• _WHAT TO WORK ON_: Of the lines in the data below, write out exactly those from the one holding "[RUNDA 2] Anunț de selecție PROFESORI –" through the one holding "elképzelni. Jelenleg 3 gyermekük van.", both included.

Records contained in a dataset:

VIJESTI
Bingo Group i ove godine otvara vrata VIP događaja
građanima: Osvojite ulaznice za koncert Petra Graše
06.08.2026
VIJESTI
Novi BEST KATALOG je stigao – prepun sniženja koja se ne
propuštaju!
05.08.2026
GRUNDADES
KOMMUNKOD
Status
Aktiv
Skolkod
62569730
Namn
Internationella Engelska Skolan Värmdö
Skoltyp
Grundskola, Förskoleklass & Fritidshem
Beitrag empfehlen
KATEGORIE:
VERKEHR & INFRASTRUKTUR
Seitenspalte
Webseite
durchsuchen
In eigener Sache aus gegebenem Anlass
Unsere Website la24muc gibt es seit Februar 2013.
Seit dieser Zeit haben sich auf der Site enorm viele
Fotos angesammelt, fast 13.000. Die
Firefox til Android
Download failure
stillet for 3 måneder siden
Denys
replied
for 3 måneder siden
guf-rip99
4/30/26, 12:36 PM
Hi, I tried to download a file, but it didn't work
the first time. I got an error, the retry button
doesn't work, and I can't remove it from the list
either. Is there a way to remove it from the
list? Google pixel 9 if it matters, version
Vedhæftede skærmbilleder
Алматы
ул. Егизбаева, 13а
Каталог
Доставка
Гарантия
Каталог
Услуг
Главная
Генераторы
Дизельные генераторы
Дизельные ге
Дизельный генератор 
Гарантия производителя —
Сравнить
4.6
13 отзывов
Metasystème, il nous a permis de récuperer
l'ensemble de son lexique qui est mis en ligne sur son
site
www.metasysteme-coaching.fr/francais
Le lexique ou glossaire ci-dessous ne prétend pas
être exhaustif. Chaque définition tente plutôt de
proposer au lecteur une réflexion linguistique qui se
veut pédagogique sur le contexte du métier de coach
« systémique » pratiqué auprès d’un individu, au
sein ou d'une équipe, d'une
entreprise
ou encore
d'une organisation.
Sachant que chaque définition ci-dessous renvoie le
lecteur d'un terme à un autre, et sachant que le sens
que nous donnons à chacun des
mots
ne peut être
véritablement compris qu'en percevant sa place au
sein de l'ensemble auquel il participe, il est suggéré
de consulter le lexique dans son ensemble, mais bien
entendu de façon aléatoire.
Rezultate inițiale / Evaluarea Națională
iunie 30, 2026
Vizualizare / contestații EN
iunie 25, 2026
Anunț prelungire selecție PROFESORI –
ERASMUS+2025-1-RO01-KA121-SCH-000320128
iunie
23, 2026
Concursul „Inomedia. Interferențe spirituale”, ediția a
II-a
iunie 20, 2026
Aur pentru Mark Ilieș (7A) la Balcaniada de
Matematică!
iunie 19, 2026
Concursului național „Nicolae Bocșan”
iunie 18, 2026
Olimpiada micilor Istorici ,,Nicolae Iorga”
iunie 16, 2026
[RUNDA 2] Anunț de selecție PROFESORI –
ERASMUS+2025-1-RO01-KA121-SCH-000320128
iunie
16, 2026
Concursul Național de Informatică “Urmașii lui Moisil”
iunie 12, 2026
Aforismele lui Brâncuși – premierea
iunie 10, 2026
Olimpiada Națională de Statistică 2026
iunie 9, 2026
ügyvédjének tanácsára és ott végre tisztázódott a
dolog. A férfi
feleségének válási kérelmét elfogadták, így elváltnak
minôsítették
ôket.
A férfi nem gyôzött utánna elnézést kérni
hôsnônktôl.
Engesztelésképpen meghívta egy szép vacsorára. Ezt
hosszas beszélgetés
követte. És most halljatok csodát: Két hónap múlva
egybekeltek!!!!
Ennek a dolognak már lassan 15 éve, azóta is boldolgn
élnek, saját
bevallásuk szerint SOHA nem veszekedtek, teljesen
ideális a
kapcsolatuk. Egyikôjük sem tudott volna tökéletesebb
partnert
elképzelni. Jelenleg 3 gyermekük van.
...
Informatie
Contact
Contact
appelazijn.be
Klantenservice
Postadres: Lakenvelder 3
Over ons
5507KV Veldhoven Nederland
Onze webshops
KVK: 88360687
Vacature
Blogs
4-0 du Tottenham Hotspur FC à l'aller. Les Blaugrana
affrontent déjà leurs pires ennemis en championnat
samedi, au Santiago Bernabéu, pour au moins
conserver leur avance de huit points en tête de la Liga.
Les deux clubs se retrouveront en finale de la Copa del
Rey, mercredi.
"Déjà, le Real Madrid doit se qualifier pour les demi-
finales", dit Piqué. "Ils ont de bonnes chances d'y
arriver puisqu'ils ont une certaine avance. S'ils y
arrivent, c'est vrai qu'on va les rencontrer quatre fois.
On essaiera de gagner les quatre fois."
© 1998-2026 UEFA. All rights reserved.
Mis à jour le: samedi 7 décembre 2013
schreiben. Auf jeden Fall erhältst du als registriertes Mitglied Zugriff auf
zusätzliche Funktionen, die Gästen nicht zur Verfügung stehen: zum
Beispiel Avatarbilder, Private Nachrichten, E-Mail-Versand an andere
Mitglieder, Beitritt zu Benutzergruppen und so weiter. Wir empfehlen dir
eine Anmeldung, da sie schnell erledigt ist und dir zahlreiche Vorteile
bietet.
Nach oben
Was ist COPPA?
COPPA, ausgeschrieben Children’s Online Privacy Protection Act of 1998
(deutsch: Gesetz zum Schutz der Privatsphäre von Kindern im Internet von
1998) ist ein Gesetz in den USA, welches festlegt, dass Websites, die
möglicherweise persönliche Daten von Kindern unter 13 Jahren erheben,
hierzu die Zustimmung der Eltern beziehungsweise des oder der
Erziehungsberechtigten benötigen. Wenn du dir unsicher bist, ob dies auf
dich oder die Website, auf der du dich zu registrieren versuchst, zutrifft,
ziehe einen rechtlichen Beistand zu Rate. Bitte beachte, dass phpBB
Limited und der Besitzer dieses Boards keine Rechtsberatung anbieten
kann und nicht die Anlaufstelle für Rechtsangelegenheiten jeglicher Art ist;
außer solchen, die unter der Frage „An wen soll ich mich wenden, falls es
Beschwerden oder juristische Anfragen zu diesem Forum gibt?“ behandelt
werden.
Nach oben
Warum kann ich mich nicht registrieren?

• _SOLUTION TO THIS PROBLEM_:
[RUNDA 2] Anunț de selecție PROFESORI –
ERASMUS+2025-1-RO01-KA121-SCH-000320128
iunie
16, 2026
Concursul Național de Informatică “Urmașii lui Moisil”
iunie 12, 2026
Aforismele lui Brâncuși – premierea
iunie 10, 2026
Olimpiada Națională de Statistică 2026
iunie 9, 2026
ügyvédjének tanácsára és ott végre tisztázódott a
dolog. A férfi
feleségének válási kérelmét elfogadták, így elváltnak
minôsítették
ôket.
A férfi nem gyôzött utánna elnézést kérni
hôsnônktôl.
Engesztelésképpen meghívta egy szép vacsorára. Ezt
hosszas beszélgetés
követte. És most halljatok csodát: Két hónap múlva
egybekeltek!!!!
Ennek a dolognak már lassan 15 éve, azóta is boldolgn
élnek, saját
bevallásuk szerint SOHA nem veszekedtek, teljesen
ideális a
kapcsolatuk. Egyikôjük sem tudott volna tökéletesebb
partnert
elképzelni. Jelenleg 3 gyermekük van.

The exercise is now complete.